--- Exercise input ---
BEGIN

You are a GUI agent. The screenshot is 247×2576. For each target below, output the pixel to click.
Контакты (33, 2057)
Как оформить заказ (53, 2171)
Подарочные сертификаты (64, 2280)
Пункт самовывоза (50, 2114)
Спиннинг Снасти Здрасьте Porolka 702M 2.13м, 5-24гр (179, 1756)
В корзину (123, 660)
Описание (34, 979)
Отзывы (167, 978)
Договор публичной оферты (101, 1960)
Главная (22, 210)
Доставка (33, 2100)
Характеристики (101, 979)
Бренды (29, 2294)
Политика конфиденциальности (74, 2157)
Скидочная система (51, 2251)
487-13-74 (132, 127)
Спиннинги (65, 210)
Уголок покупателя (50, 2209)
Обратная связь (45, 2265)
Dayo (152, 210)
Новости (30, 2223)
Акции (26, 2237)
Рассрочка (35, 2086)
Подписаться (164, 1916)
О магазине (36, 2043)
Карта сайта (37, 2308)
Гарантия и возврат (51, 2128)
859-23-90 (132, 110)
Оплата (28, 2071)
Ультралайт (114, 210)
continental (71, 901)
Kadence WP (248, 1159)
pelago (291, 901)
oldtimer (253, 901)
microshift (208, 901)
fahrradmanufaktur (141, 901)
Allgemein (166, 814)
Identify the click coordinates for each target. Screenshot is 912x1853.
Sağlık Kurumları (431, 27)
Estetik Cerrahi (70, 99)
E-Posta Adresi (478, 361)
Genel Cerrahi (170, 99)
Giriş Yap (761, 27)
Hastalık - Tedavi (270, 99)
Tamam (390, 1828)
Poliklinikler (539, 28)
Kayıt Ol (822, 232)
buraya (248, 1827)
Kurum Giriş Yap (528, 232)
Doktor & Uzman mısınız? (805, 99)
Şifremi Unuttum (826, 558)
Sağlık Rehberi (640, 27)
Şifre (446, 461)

END
BEGIN

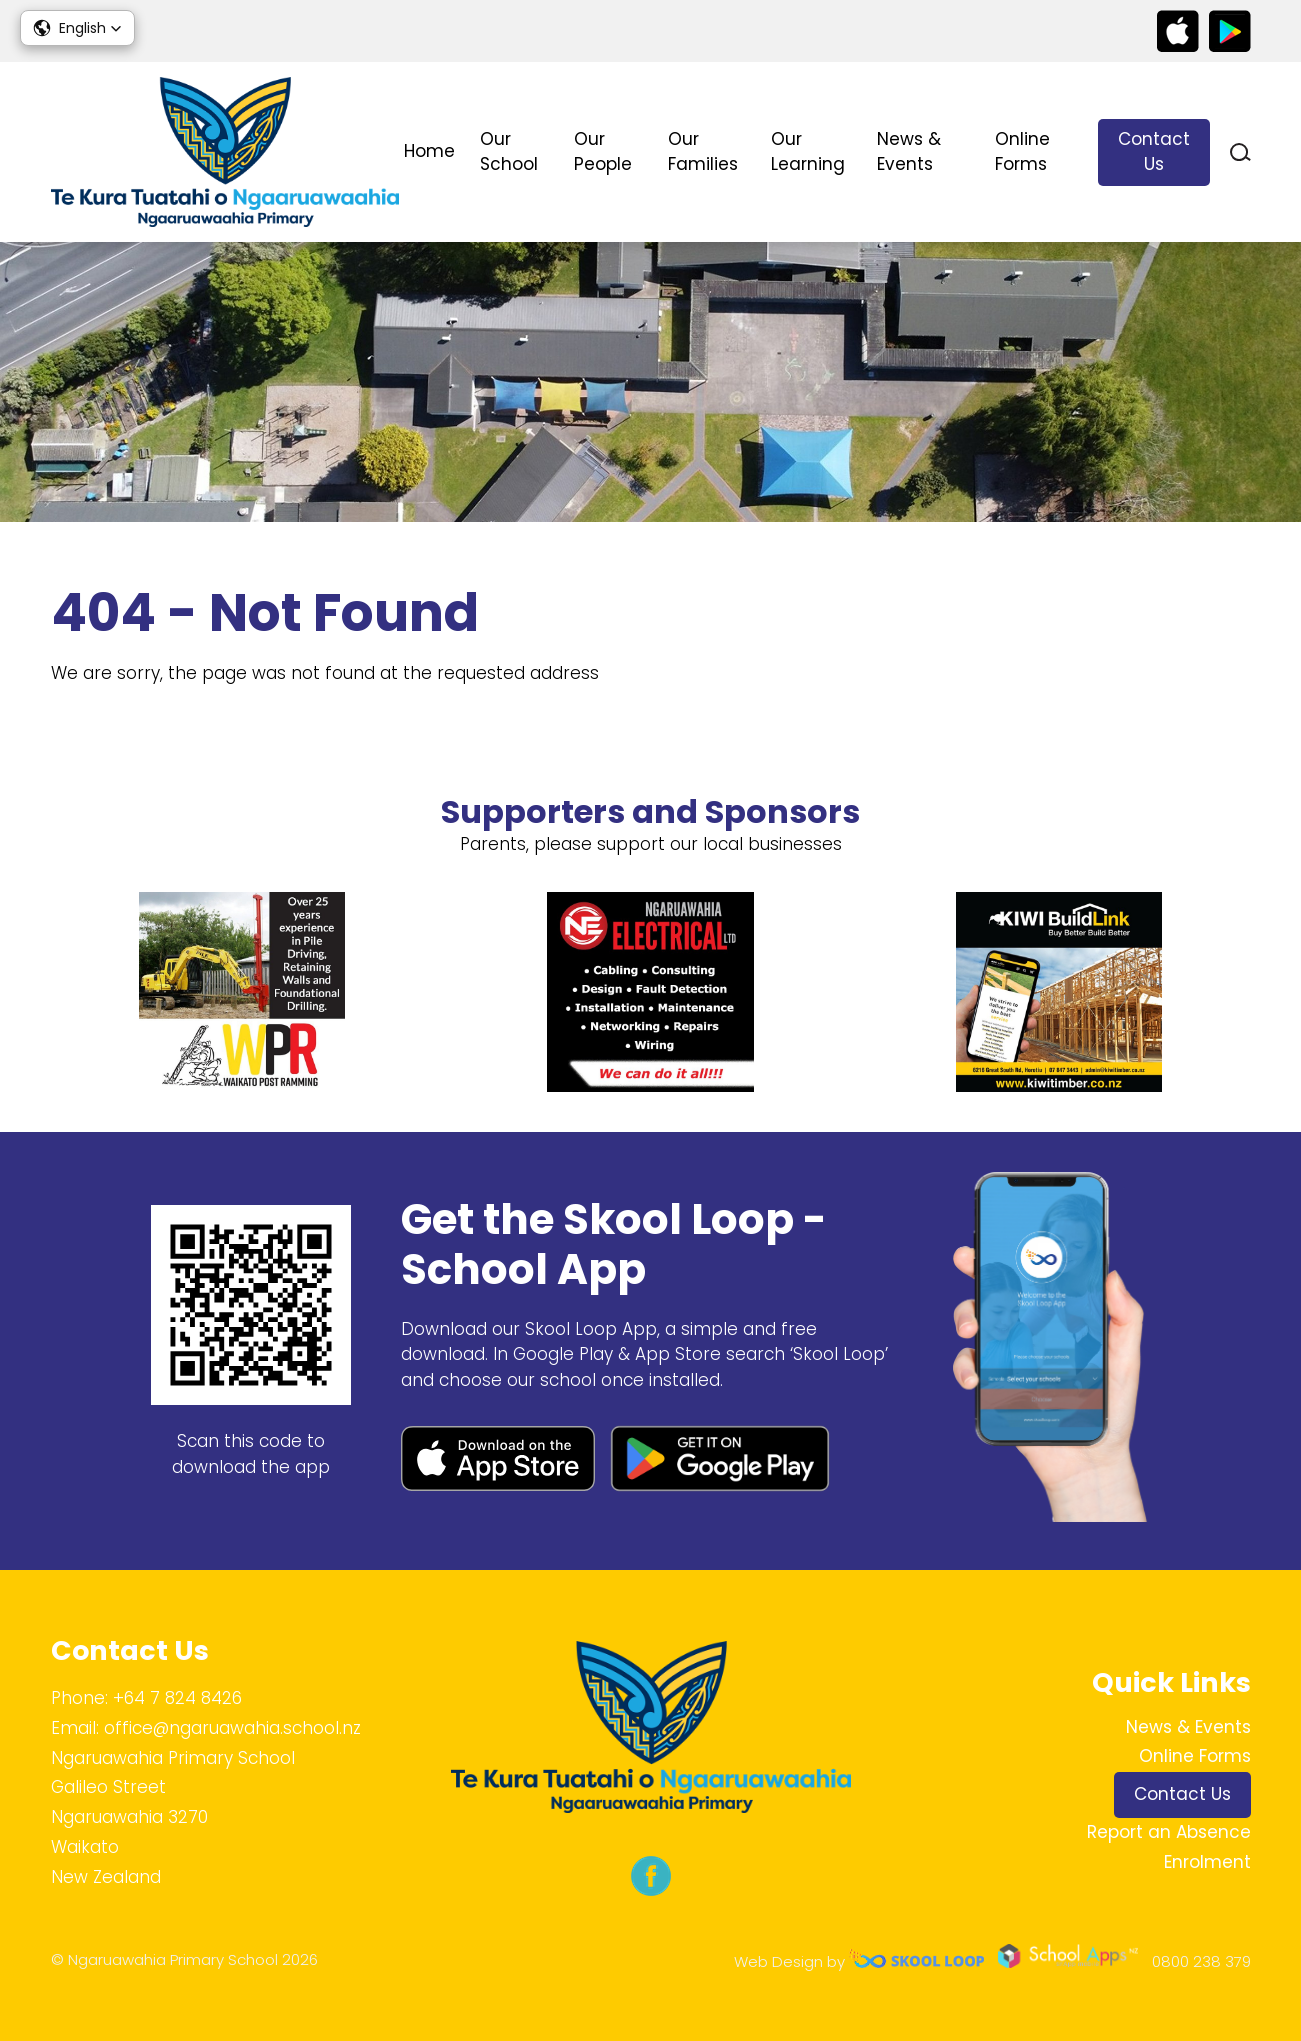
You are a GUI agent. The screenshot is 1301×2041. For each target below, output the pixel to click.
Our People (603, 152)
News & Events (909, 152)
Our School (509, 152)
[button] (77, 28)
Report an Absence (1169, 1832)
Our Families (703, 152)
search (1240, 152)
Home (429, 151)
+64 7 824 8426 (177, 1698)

END

Starting at the line that has "You are a GUI agent. The screenshot is 247×2576." in the records above, restate word for word every line until the one that has "487-13-74 (132, 127)", and include that one as well.

You are a GUI agent. The screenshot is 247×2576. For each target below, output the pixel to click.
Контакты (33, 2057)
Как оформить заказ (53, 2171)
Подарочные сертификаты (64, 2280)
Пункт самовывоза (50, 2114)
Спиннинг Снасти Здрасьте Porolka 702M 2.13м, 5-24гр (179, 1756)
В корзину (123, 660)
Описание (34, 979)
Отзывы (167, 978)
Договор публичной оферты (101, 1960)
Главная (22, 210)
Доставка (33, 2100)
Характеристики (101, 979)
Бренды (29, 2294)
Политика конфиденциальности (74, 2157)
Скидочная система (51, 2251)
487-13-74 (132, 127)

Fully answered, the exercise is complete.